In 1980, the passing of the Family Proceedings act in New Zealand allowed the dissolution of marriage based on the grounds of irreconcilable difference. Since then New Zealand’s divorce rate has followed a steady upward trend and the divorce rate in 2004 was recorded as 13.2 divorces per 1000 existing marriages. This rate of divorce is comparable with Australia, which recorded 13.1 in 2001, and with England and Wales, which recorded a rate of 14.0 in 2003. And whilst divorce rates appear to be increasing, so is the popularity of de facto relationships. In 2001 the figure for adults involved in de facto unions had increased to around one in three couples. These figures imply that relationships between parents appear less stable than in past times, and children are frequently affected by these family transitions. In 2004 there were approximately 31000 babies born to married parents and 26000 born to unmarried parents. In 2004, forty percent of all marriages that were dissolved involved families that had children under the age of 17 years old. There are no figures available to reflect the number of children affected by de facto relationships ending (Statistics New Zealand, 2006). These figures tell us that more children than ever before are experiencing their parents divorcing or separating.
Children of divorce frequently display adverse problems such as lower academic grades and mental health problems (Wolchik et al., 2002). They are at increased risk of criminal offending, showing conduct problems, suffering from alcohol and substance abuse, and developing mood disorders (Fergusson & Horwood, 2001; Nicholson et al., 1999). Precocious sexual behaviour and multiple sexual partners are also commonly seen (Bryner, 2001). Marriages in which children witnessed high levels of parental conflict, also showed those children developing higher levels of depression and other psychological disorders as young adults (Kelly, 2000).

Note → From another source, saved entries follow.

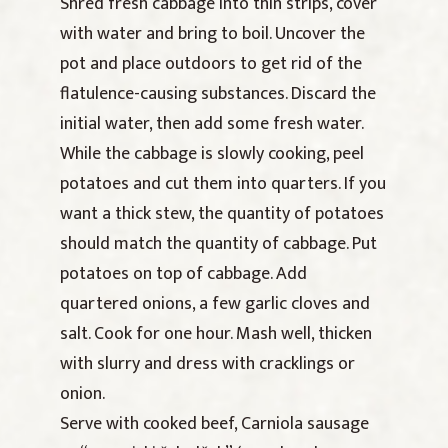
Shred fresh cabbage into thin strips, cover
with water and bring to boil. Uncover the
pot and place outdoors to get rid of the
flatulence-causing substances. Discard the
initial water, then add some fresh water.
While the cabbage is slowly cooking, peel
potatoes and cut them into quarters. If you
want a thick stew, the quantity of potatoes
should match the quantity of cabbage. Put
potatoes on top of cabbage. Add
quartered onions, a few garlic cloves and
salt. Cook for one hour. Mash well, thicken
with slurry and dress with cracklings or
onion.
Serve with cooked beef, Carniola sausage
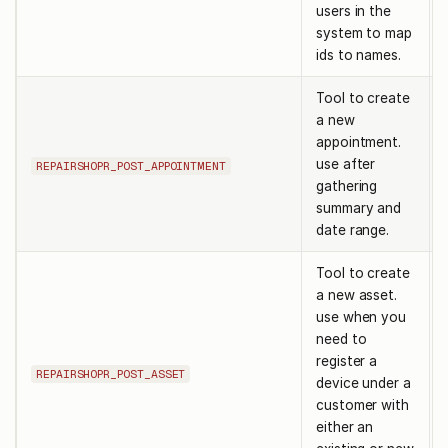
users in the
system to map
ids to names.
Tool to create
a new
appointment.
use after
REPAIRSHOPR_POST_APPOINTMENT
gathering
summary and
date range.
Tool to create
a new asset.
use when you
need to
register a
REPAIRSHOPR_POST_ASSET
device under a
customer with
either an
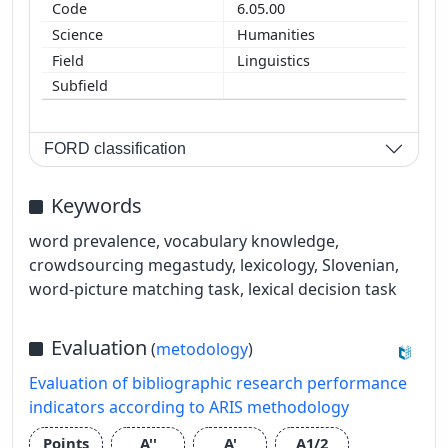
6.05.00
Humanities
Linguistics
FORD classification
Keywords
word prevalence, vocabulary knowledge,
crowdsourcing megastudy, lexicology, Slovenian,
word-picture matching task, lexical decision task
Evaluation
(
metodology
)
Evaluation of bibliographic research performance
indicators according to ARIS methodology
Points
A''
A'
A1/2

For the last few decades it has been thought that experiencing a divorce has a direct negative impact on a child. In previous generations many parents stayed together despite enduring loveless marriages, in the belief that it was in the best interests of the children. Newer findings however, indicate that it is not divorce itself that causes problems for children, but antecedental problems existing in the marriage prior to separation. In some studies approximately half of the behavioural problems reported in school age boys, and slightly less in girls, were clearly detectable up to four years before the parental relationship ended (Bryner, 2001).

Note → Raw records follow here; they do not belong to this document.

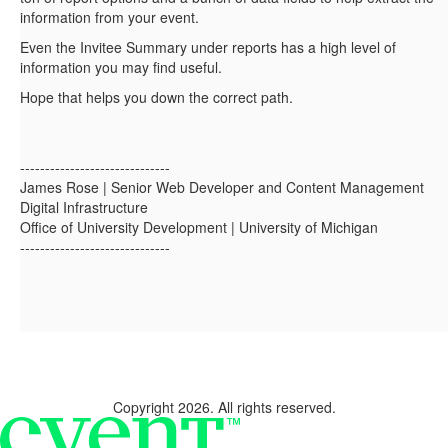
information from your event.
Even the Invitee Summary under reports has a high level of
information you may find useful.
Hope that helps you down the correct path.
------------------------------
James Rose | Senior Web Developer and Content Management
Digital Infrastructure
Office of University Development | University of Michigan
------------------------------
Copyright 2026. All rights reserved.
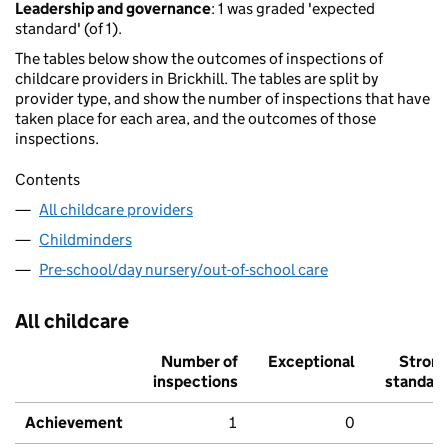
Leadership and governance
: 1 was graded 'expected
standard' (of 1).
The tables below show the outcomes of inspections of
childcare providers in Brickhill. The tables are split by
provider type, and show the number of inspections that have
taken place for each area, and the outcomes of those
inspections.
Contents
All childcare providers
Childminders
Pre-school/day nursery/out-of-school care
All childcare
Number of
Exceptional
Stron
inspections
standar
Achievement
1
0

It is not divorce itself that causes problems for children, but antecedental problems existing in the marriage prior to separation
Other findings from the past decade display studies which show that the most important predictor of child adjustment is not the divorce itself but the conflict that occurred during the time of the marriage (Kelly, 2000). Kelly cites several large longitudinal studies which found that as many as half of the reported behavioural or academic problems that were displayed in children were actually observed 4 to 12 years before the parents separated.
The Christchurch Health and Development Study followed 1265 children from birth to 21 years old and focused on child and adolescent mental health. Their findings also suggested that much of the increased risk that faces children of parental separation or divorce could be traced to factors prior to the separation. These factors included socioeconomic disadvantage, higher occurrence of adverse life events and high levels of conflict between the parents. When they allowed for the children’s exposure to these events they found that risk levels directly related to divorce were greatly reduced. However, there were still small tendencies for a somewhat elevated risk of developing problems such as mood disorders, conduct problems and substance abuse in later life (Fergusson & Horwood, 2001).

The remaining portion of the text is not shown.